While Leinster fielded a second-string side in Galway last weekend, and can again continue their preparations uninterrupted, their opponents have a Top 14 clash in Paris tomorrow night that they badly need to win.
On the face of it, Racing shouldn't encounter too much difficulty in securing the win against an Agen side with nothing to play for as the Champions Cup finalists bid to secure a semi-final spot in the Top 14.
Racing will rest key players but they need to make sure they get the bonus-point win which would send them into the semi-finals directly along with leaders Montpellier, who top the table on 81 points.
Racing are next on 75 but Toulouse, who are away to a disinterested Clermont side, are hot on their heels on 74, with Toulon, who travel to Simon Mannix's Pau, just two points behind them.
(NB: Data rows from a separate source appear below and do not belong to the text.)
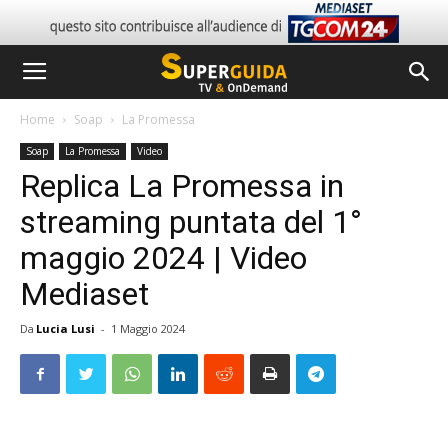
Home
Soap
La Promessa
Soap
La Promessa
Video
Replica La Promessa in
streaming puntata del 1°
maggio 2024 | Video
Mediaset
Da
Lucia Lusi
-
1 Maggio 2024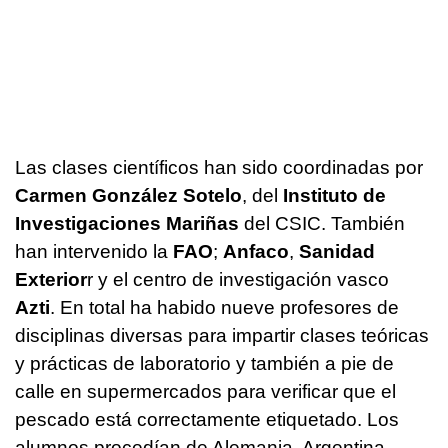
Las clases científicos han sido coordinadas por
Carmen González Sotelo
, del
Instituto de
Investigaciones Mariñas
del CSIC. También
han intervenido la
FAO
;
Anfaco
,
Sanidad
Exterior
r y el centro de investigación vasco
Azti
. En total ha habido nueve profesores de
disciplinas diversas para impartir clases teóricas
y prácticas de laboratorio y también a pie de
calle en supermercados para verificar que el
pescado está correctamente etiquetado. Los
alumnos procedían de Alemania, Argentina,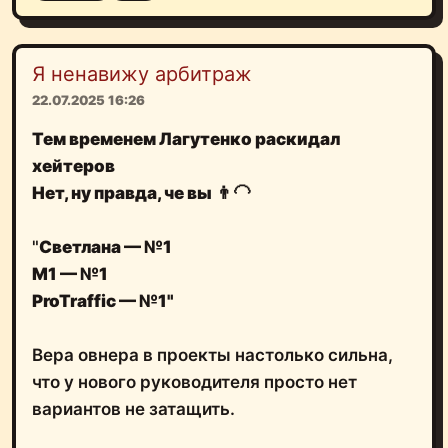
Я ненавижу арбитраж
22.07.2025 16:26
Тем временем Лагутенко раскидал
хейтеров
Нет, ну правда, че вы
👨‍🦲
"
Светлана — №1
М1 — №1
ProTraffic — №1"
Вера овнера в проекты настолько сильна,
что у нового руководителя просто нет
вариантов не затащить.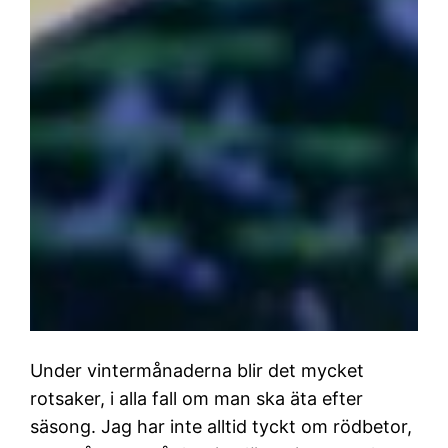
Under vintermånaderna blir det mycket
rotsaker, i alla fall om man ska äta efter
säsong. Jag har inte alltid tyckt om rödbetor,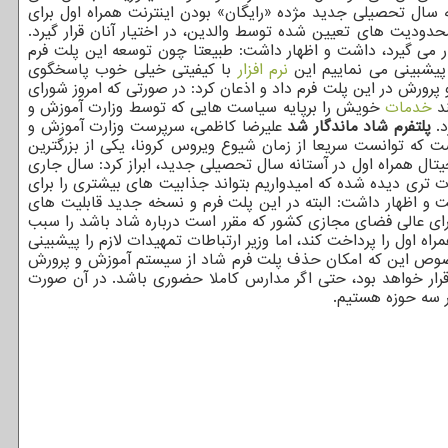
ه سال تحصیلی جدید مژده «رایگان» بودن اینترنت همراه اول برای
محدودیت های تعیین شده توسط والدین، در اختیار آنان قرار گیرد.
ر می گیرد، داشت و اظهار داشت: طبیعتا چون توسعه این پلت فرم
 پیشبینی می نماییم این
نرم افزار
با کیفیتی خیلی خوب پاسخگوی
رورش در این پلت فرم داد و اذعان کرد: در صورتی که امروز شورای
ند
خدمات
خویش را برپایه سیاست هایی که توسط وزارت آموزش و
د.
پلتفرم شاد ماندگار شد
علیرضا کاظمی، سرپرست وزارت آموزش و
شت که توانست سریعا از زمان شیوع ویروس کرونا، یکی از بزرگترین
جیتال همراه اول در آستانه سال تحصیلی جدید، ابراز کرد: سال جاری
ت تری دیده شده که امیدواریم بتواند جذابیت های بیشتری را برای
 و اظهار داشت: البته در این پلت فرم و نسخه جدید قابلیت های
ورای عالی فضای مجازی کشور که مقرر است درباره شاد باشد را سبب
ه اول را پرداخت کند، اما وزیر ارتباطات تمهیدات لازم را پیشبینی
 خصوص این که امکان حذف پلت فرم شاد از سیستم آموزش و پرورش
ر خواهد بود، حتی اگر مدارس کاملا حضوری باشد. در آن صورت
ر سه حوزه هستیم.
The top two will go into the semi-finals with the next four in the barrages, essentially quarter-finals, and Racing will be keen to avoid that extra date.
Capturing the Bouclier de Brennus remains the top priority for every French club, but victory over Leinster next week would complete the journey which began when property billionaire Jacky Lorenzetti decided to divert some of his wealth into rugby 12 years ago.
Racing's history goes back almost a century and a half but the club was dying a slow death in the professional era until Lorenzetti stepped in.
Racing Club was set up in 1882 as an athletics club, changing its name to Racing Club de France three years later, and added a rugby section in 1890.
A rivalry which continues to this day was established with Stade Francais from the outset and over the decades the two have enjoyed and endured fluctuating fortunes.
The Parisian sides met in the first two Top 14 finals, with Racing claiming the initial crown in 1892 and their neighbours getting revenge a year later.
Stade Francais are the second most prolific winners of the title with 14 crowns - Toulouse have won 19 - with Racing capturing six championships over the years.
Three of those came in the early years, backing up their initial title with further success in 1900 and 1902 but they had to wait until 1959 for their next success.
Their form dipped again after that but a loss in the 1987 decider to Toulon heralded another revival which culminated in their fifth title in 1990.
But the arrival of the professional era found Racing Club de France unprepared for the switch and they were relegated at the end of the 1995-96. They returned to the top flight briefly two years later but were relegated, forcing a lot of change at the west Paris club.
The rugby section broke away and merged with US Metro, a club founded by transport workers, but Racing Metro 92 made little impression in the Pro D2, the second division in France.
All that changed in 2006 when Lorenzetti came on board. He had the money and the vision to create something special.
Promotion was achieved in 2009 as Pro D2 champions, Heineken Cup qualification followed a couple of years later and as one jaw-dropping signing followed another, silverware started to arrive.
Plans were also formulated to develop a new stadium and earlier this season the club bade farewell to the Stades Yves-du-Manoir and moved to the U Arena, an indoor facility built at a cost of around €360m.
But for all the millions spent on players and coaches, success on the field has been relatively modest for Racing 92 in the Lorenzetti era.
They have only managed to reach one Top 14 final but made that a winning one when they defeated Toulon 29-21 at the Nou Camp in Barcelona two years ago.
Now they are just 80 minutes away from completing the journey started by Lorenzetti's millions in 2006 - by winning a first Champions Cup -but first they need to take care of Agen tomorrow night.